Problem statement: Across the listing, how many lines contain "efectos"? The reply is the number alone.
----
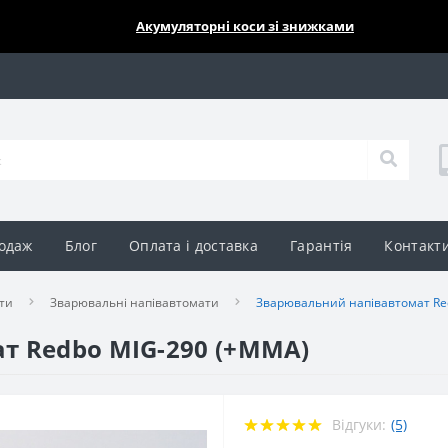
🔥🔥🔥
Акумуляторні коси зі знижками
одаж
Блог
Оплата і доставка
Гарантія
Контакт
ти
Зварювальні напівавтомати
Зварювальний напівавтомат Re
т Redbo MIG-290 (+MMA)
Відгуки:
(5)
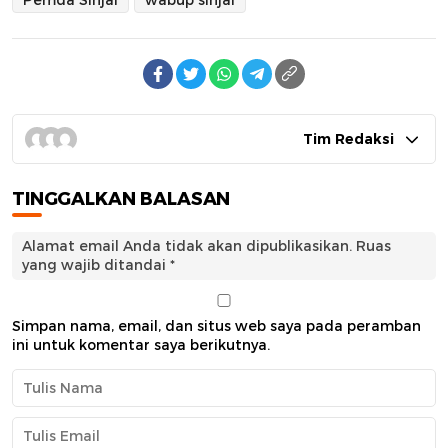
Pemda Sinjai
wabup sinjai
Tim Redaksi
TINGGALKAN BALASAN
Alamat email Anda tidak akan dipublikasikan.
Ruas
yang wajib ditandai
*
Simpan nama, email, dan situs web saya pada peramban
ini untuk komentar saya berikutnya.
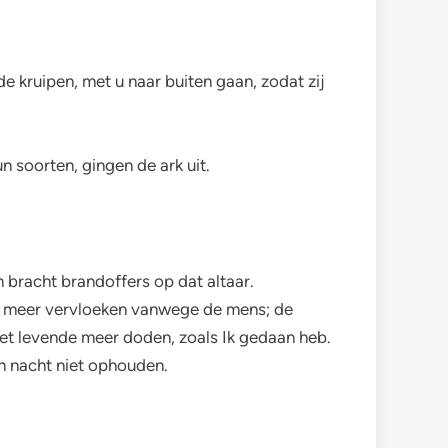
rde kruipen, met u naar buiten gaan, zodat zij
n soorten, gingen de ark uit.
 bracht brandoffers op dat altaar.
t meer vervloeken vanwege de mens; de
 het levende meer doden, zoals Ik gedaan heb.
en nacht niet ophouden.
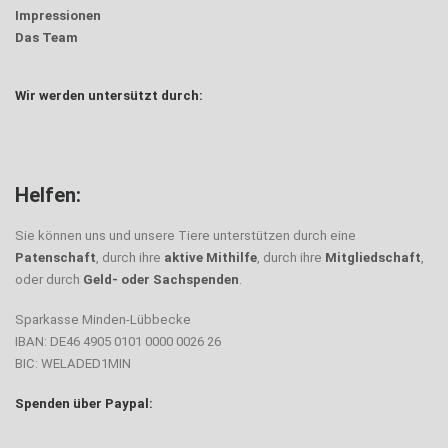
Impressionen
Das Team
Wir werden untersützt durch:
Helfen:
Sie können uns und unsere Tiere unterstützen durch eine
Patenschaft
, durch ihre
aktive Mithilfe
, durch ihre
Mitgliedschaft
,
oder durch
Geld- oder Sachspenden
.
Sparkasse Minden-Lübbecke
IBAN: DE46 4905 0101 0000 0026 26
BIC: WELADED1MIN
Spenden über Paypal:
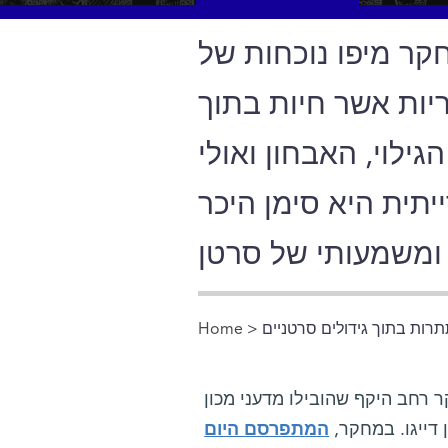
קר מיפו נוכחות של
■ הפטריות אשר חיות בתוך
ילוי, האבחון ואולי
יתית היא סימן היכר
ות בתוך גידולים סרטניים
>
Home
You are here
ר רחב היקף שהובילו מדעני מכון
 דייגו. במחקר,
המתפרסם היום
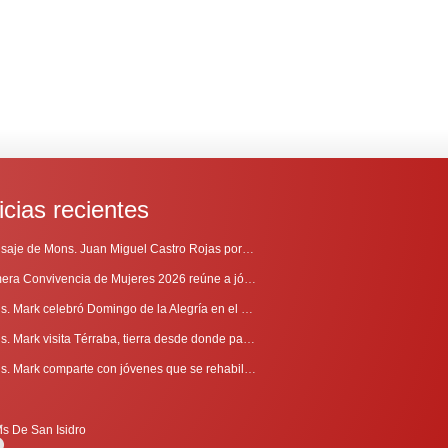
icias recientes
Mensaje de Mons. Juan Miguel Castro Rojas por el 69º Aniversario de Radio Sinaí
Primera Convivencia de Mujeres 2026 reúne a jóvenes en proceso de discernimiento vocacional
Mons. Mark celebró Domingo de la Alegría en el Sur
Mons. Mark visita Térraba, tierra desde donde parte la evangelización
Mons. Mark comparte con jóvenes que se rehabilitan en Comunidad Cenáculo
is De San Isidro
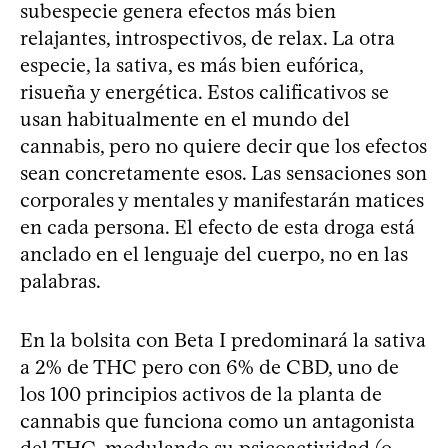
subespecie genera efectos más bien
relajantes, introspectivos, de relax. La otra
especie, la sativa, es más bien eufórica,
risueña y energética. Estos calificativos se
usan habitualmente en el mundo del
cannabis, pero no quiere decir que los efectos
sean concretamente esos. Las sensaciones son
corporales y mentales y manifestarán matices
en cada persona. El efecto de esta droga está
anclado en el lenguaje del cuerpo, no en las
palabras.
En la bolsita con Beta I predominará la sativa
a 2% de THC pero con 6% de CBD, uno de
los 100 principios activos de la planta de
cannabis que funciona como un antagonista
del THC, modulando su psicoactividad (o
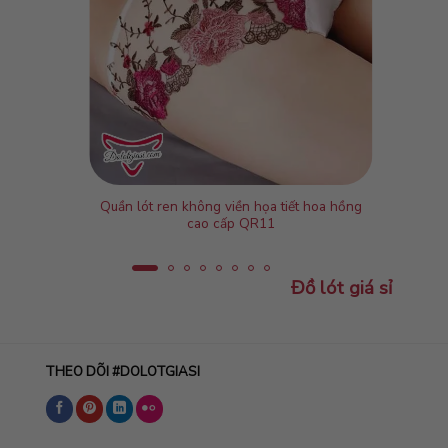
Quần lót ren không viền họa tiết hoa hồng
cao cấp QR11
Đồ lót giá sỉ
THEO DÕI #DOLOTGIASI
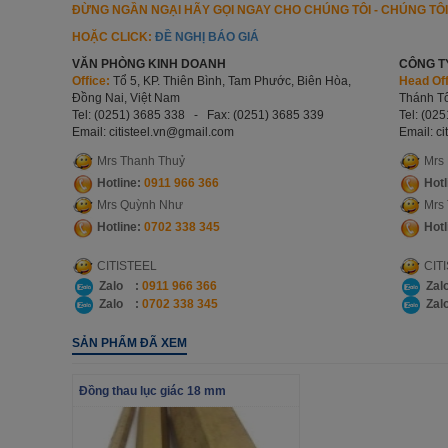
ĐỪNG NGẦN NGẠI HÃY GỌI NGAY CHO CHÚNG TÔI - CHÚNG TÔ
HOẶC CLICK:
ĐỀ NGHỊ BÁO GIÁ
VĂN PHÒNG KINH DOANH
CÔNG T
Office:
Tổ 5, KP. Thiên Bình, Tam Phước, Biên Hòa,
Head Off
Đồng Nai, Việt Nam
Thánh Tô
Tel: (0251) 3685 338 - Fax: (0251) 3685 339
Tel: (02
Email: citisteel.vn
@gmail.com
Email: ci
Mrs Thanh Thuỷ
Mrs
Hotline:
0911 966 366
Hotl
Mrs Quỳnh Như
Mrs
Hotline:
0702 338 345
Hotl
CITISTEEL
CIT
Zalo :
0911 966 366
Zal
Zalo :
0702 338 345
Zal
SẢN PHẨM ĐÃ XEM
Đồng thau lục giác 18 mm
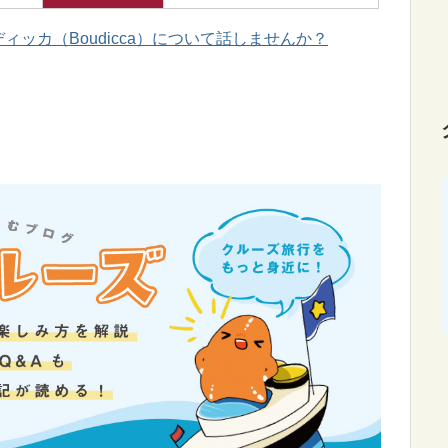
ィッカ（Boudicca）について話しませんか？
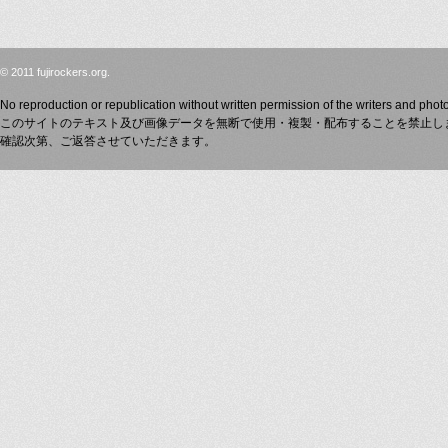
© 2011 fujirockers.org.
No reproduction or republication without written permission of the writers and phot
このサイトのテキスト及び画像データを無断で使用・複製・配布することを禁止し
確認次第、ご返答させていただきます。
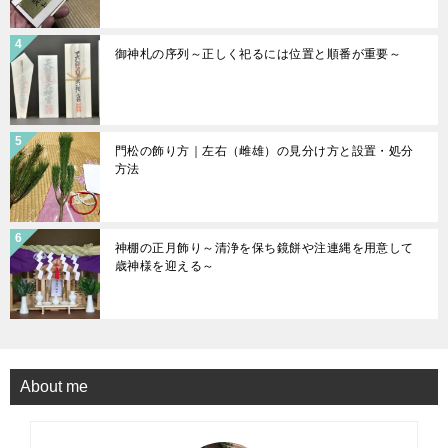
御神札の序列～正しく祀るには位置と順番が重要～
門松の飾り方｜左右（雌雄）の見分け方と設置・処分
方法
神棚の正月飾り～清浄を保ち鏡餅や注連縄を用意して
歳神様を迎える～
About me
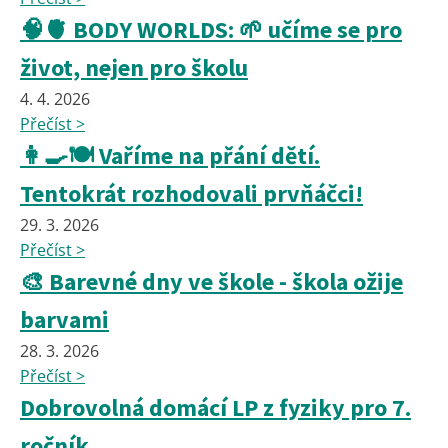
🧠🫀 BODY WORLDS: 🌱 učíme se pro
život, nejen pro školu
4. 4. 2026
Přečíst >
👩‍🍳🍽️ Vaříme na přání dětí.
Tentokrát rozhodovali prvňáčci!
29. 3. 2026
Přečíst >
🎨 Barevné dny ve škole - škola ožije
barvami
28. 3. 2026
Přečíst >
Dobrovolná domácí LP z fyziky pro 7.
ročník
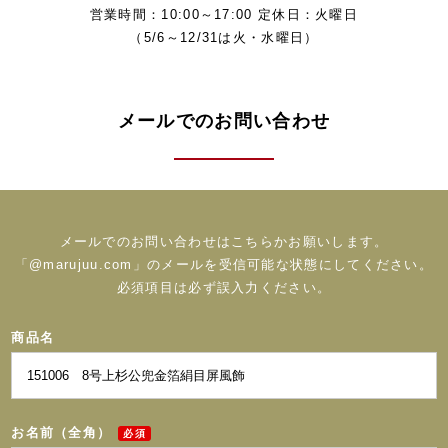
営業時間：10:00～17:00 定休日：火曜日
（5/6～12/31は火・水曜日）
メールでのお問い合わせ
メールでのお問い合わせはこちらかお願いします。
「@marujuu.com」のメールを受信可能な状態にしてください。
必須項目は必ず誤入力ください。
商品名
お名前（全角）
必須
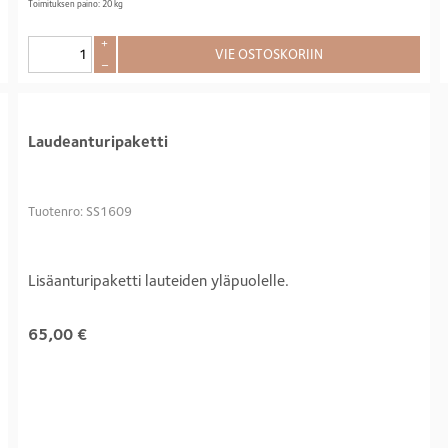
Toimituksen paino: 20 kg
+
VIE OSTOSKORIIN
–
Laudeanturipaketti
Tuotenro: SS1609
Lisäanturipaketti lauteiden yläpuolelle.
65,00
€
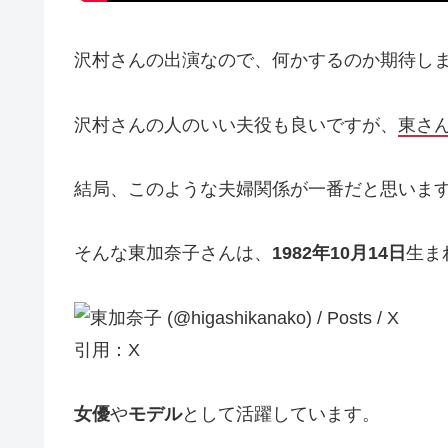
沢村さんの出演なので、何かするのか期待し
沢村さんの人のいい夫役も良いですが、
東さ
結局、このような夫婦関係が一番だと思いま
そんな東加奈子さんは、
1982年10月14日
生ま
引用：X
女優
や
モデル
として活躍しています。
----
Reply to the exercise: 2